» **Your goal**
Scan the records that follow, and whenever a line has the word "badge", copy it.

» **The data**
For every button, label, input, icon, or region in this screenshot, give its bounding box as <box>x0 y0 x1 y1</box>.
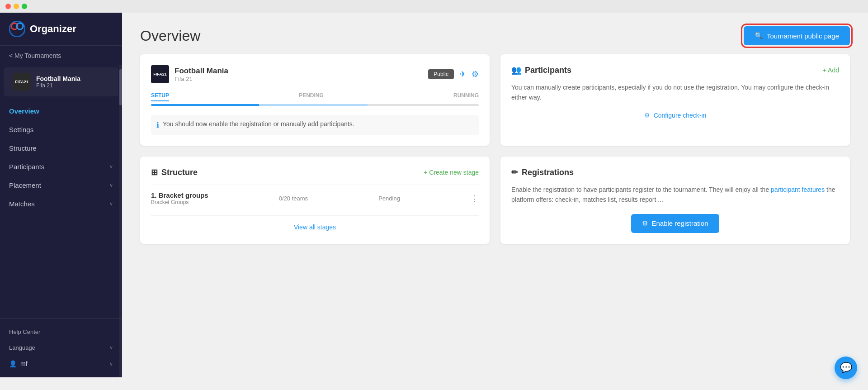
main-header: Overview 🔍 Tournament public page <box>122 13 868 54</box>
chat-bubble-button[interactable]: 💬 <box>835 357 857 379</box>
participants-icon: 👥 <box>511 65 521 75</box>
nav-matches-label: Matches <box>9 200 35 208</box>
running-label: RUNNING <box>453 92 479 101</box>
view-all-stages-link[interactable]: View all stages <box>294 224 336 231</box>
structure-card-header: ⊞ Structure + Create new stage <box>151 167 479 177</box>
share-icon[interactable]: ✈ <box>459 69 466 79</box>
nav-overview-label: Overview <box>9 107 39 115</box>
add-participant-button[interactable]: + Add <box>823 67 839 74</box>
window-chrome <box>0 0 868 13</box>
tournament-card-right: Public ✈ ⚙ <box>428 69 479 79</box>
sidebar-item-placement[interactable]: Placement ∨ <box>0 176 122 195</box>
tournament-badge: FIFA21 <box>151 65 169 83</box>
chevron-down-icon: ∨ <box>109 361 113 367</box>
nav-placement-label: Placement <box>9 181 41 189</box>
view-all-stages: View all stages <box>151 215 479 231</box>
app-title: Organizer <box>30 23 76 35</box>
sidebar-header: Organizer <box>0 13 122 46</box>
public-page-label: Tournament public page <box>767 32 839 40</box>
stage-menu-button[interactable]: ⋮ <box>471 194 479 204</box>
user-menu[interactable]: 👤 mf ∨ <box>0 356 122 372</box>
pending-label: PENDING <box>299 92 324 101</box>
stage-status: Pending <box>378 195 400 202</box>
tournament-card-details: Football Mania Fifa 21 <box>175 67 228 82</box>
chevron-down-icon: ∨ <box>109 201 113 207</box>
info-message: ℹ You should now enable the registration… <box>151 115 479 135</box>
tournament-card-left: FIFA21 Football Mania Fifa 21 <box>151 65 228 83</box>
nav-section: Overview Settings Structure Participants… <box>0 98 122 318</box>
overview-tournament-name: Football Mania <box>175 67 228 76</box>
nav-structure-label: Structure <box>9 144 37 152</box>
stage-name: 1. Bracket groups <box>151 191 208 199</box>
stage-type: Bracket Groups <box>151 199 208 205</box>
overview-game-name: Fifa 21 <box>175 76 228 82</box>
progress-section: SETUP PENDING RUNNING <box>151 92 479 106</box>
settings-icon[interactable]: ⚙ <box>472 69 479 79</box>
structure-card: ⊞ Structure + Create new stage 1. Bracke… <box>140 157 490 244</box>
my-tournaments-label: < My Tournaments <box>9 52 61 59</box>
enable-reg-gear-icon: ⚙ <box>642 219 648 228</box>
nav-participants-label: Participants <box>9 163 44 171</box>
user-label: mf <box>20 360 28 367</box>
registrations-title: ✏ Registrations <box>511 167 574 177</box>
sidebar-footer: Help Center Language ∨ 👤 mf ∨ <box>0 318 122 377</box>
setup-label: SETUP <box>151 92 169 101</box>
progress-bar <box>151 104 479 106</box>
enable-reg-label: Enable registration <box>651 219 708 227</box>
scroll-indicator[interactable] <box>119 65 122 377</box>
tournament-public-page-button[interactable]: 🔍 Tournament public page <box>744 26 850 45</box>
tournament-logo: FIFA21 <box>13 73 31 91</box>
registrations-description: Enable the registration to have particip… <box>511 185 839 205</box>
configure-checkin-link[interactable]: ⚙ Configure check-in <box>511 112 839 119</box>
info-text: You should now enable the registration o… <box>163 120 354 128</box>
structure-grid-icon: ⊞ <box>151 167 158 177</box>
enable-registration-button[interactable]: ⚙ Enable registration <box>631 214 719 233</box>
create-stage-button[interactable]: + Create new stage <box>424 169 479 176</box>
page-title: Overview <box>140 28 200 44</box>
content-grid: FIFA21 Football Mania Fifa 21 Public ✈ ⚙… <box>122 54 868 262</box>
participants-description: You can manually create participants, es… <box>511 82 839 103</box>
info-icon: ℹ <box>156 121 159 129</box>
overview-card: FIFA21 Football Mania Fifa 21 Public ✈ ⚙… <box>140 54 490 146</box>
sidebar-item-structure[interactable]: Structure <box>0 139 122 157</box>
stage-teams: 0/20 teams <box>279 195 308 202</box>
configure-gear-icon: ⚙ <box>644 112 650 119</box>
chevron-down-icon: ∨ <box>109 182 113 188</box>
sidebar-item-overview[interactable]: Overview <box>0 102 122 120</box>
participant-features-link[interactable]: participant features <box>771 186 825 193</box>
my-tournaments-link[interactable]: < My Tournaments <box>0 46 122 66</box>
help-center-label: Help Center <box>9 328 40 335</box>
tournament-info: Football Mania Fifa 21 <box>36 75 80 89</box>
chat-icon: 💬 <box>840 362 852 374</box>
registrations-card: ✏ Registrations Enable the registration … <box>500 157 850 244</box>
language-link[interactable]: Language ∨ <box>0 340 122 356</box>
stage-info: 1. Bracket groups Bracket Groups <box>151 191 208 205</box>
search-icon: 🔍 <box>755 32 763 40</box>
logo-icon <box>9 21 25 37</box>
help-center-link[interactable]: Help Center <box>0 324 122 340</box>
sidebar-item-matches[interactable]: Matches ∨ <box>0 195 122 213</box>
participants-title: 👥 Participants <box>511 65 571 75</box>
tournament-item[interactable]: FIFA21 Football Mania Fifa 21 <box>4 67 118 96</box>
reg-desc-1: Enable the registration to have particip… <box>511 186 771 193</box>
tournament-game: Fifa 21 <box>36 82 80 89</box>
maximize-button[interactable] <box>22 4 27 9</box>
structure-title: ⊞ Structure <box>151 167 198 177</box>
main-content: Overview 🔍 Tournament public page FIFA21… <box>122 13 868 390</box>
nav-settings-label: Settings <box>9 126 33 133</box>
chevron-down-icon: ∨ <box>109 164 113 170</box>
close-button[interactable] <box>5 4 11 9</box>
registrations-pen-icon: ✏ <box>511 167 518 177</box>
tournament-name: Football Mania <box>36 75 80 82</box>
progress-fill <box>151 104 259 106</box>
sidebar-item-participants[interactable]: Participants ∨ <box>0 157 122 176</box>
overview-card-header: FIFA21 Football Mania Fifa 21 Public ✈ ⚙ <box>151 65 479 83</box>
progress-labels: SETUP PENDING RUNNING <box>151 92 479 101</box>
structure-row: 1. Bracket groups Bracket Groups 0/20 te… <box>151 185 479 212</box>
progress-pending <box>259 104 367 106</box>
enable-registration-container: ⚙ Enable registration <box>511 214 839 233</box>
status-badge: Public <box>428 69 454 79</box>
minimize-button[interactable] <box>14 4 19 9</box>
sidebar-item-settings[interactable]: Settings <box>0 120 122 139</box>
participants-card: 👥 Participants + Add You can manually cr… <box>500 54 850 146</box>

» **Answer space**
tournament-badge: FIFA21 <box>151 65 169 83</box>
status-badge: Public <box>428 69 454 79</box>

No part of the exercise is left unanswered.